TASK STATEMENT: Make an exact copy of the records, dropping all pictures.

Collected data entries:

+ + + +

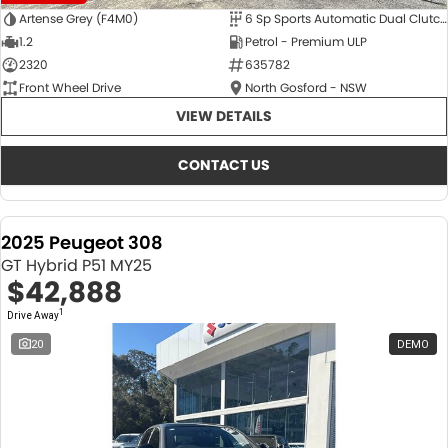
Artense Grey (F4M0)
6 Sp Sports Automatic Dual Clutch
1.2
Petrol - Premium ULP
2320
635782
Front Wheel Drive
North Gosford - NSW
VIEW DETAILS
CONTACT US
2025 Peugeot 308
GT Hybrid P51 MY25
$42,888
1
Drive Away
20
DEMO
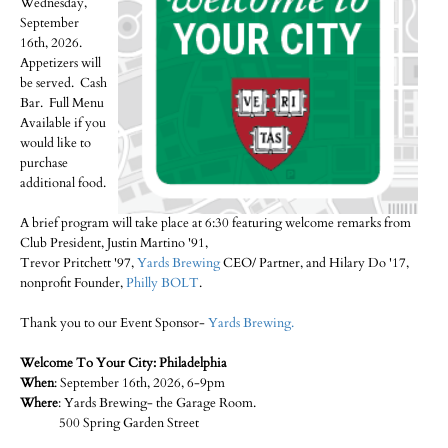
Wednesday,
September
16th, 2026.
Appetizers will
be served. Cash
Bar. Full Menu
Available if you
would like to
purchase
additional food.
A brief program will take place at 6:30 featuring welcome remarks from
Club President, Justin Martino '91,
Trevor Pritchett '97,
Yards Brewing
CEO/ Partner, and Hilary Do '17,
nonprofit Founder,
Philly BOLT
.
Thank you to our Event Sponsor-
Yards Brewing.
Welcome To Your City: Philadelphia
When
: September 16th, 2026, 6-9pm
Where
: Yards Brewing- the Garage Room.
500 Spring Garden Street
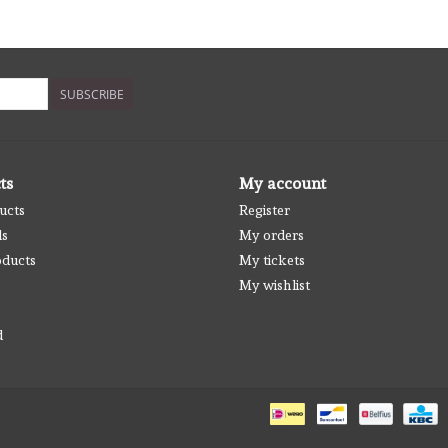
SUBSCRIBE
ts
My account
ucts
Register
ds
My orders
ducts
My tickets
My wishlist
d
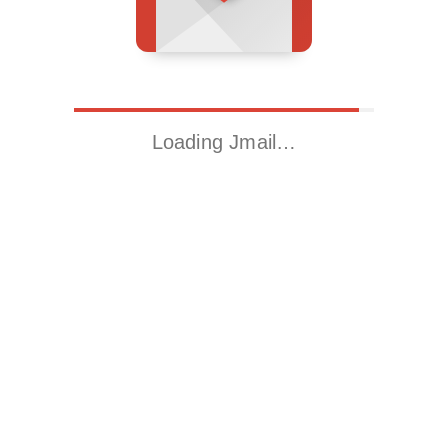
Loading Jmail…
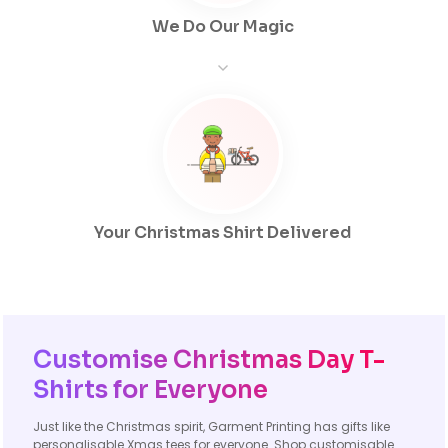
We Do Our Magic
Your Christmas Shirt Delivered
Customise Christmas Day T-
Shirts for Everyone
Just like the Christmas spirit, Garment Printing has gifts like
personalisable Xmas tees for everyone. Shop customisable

+ + + +

COMPLETED EXERCISE:
Artense Grey (F4M0)
6 Sp Sports Automatic Dual Clutch
1.2
Petrol - Premium ULP
2320
635782
Front Wheel Drive
North Gosford - NSW
VIEW DETAILS
CONTACT US
2025 Peugeot 308
GT Hybrid P51 MY25
$42,888
1
Drive Away
20
DEMO
Wednesday,
September
16th, 2026.
Appetizers will
be served. Cash
Bar. Full Menu
Available if you
would like to
purchase
additional food.
A brief program will take place at 6:30 featuring welcome remarks from
Club President, Justin Martino '91,
Trevor Pritchett '97,
Yards Brewing
CEO/ Partner, and Hilary Do '17,
nonprofit Founder,
Philly BOLT
.
Thank you to our Event Sponsor-
Yards Brewing.
Welcome To Your City: Philadelphia
When
: September 16th, 2026, 6-9pm
Where
: Yards Brewing- the Garage Room.
500 Spring Garden Street
SUBSCRIBE
ts
My account
ucts
Register
ds
My orders
ducts
My tickets
My wishlist
d
Loading Jmail…
We Do Our Magic
Your Christmas Shirt Delivered
Customise Christmas Day T-
Shirts for Everyone
Just like the Christmas spirit, Garment Printing has gifts like
personalisable Xmas tees for everyone. Shop customisable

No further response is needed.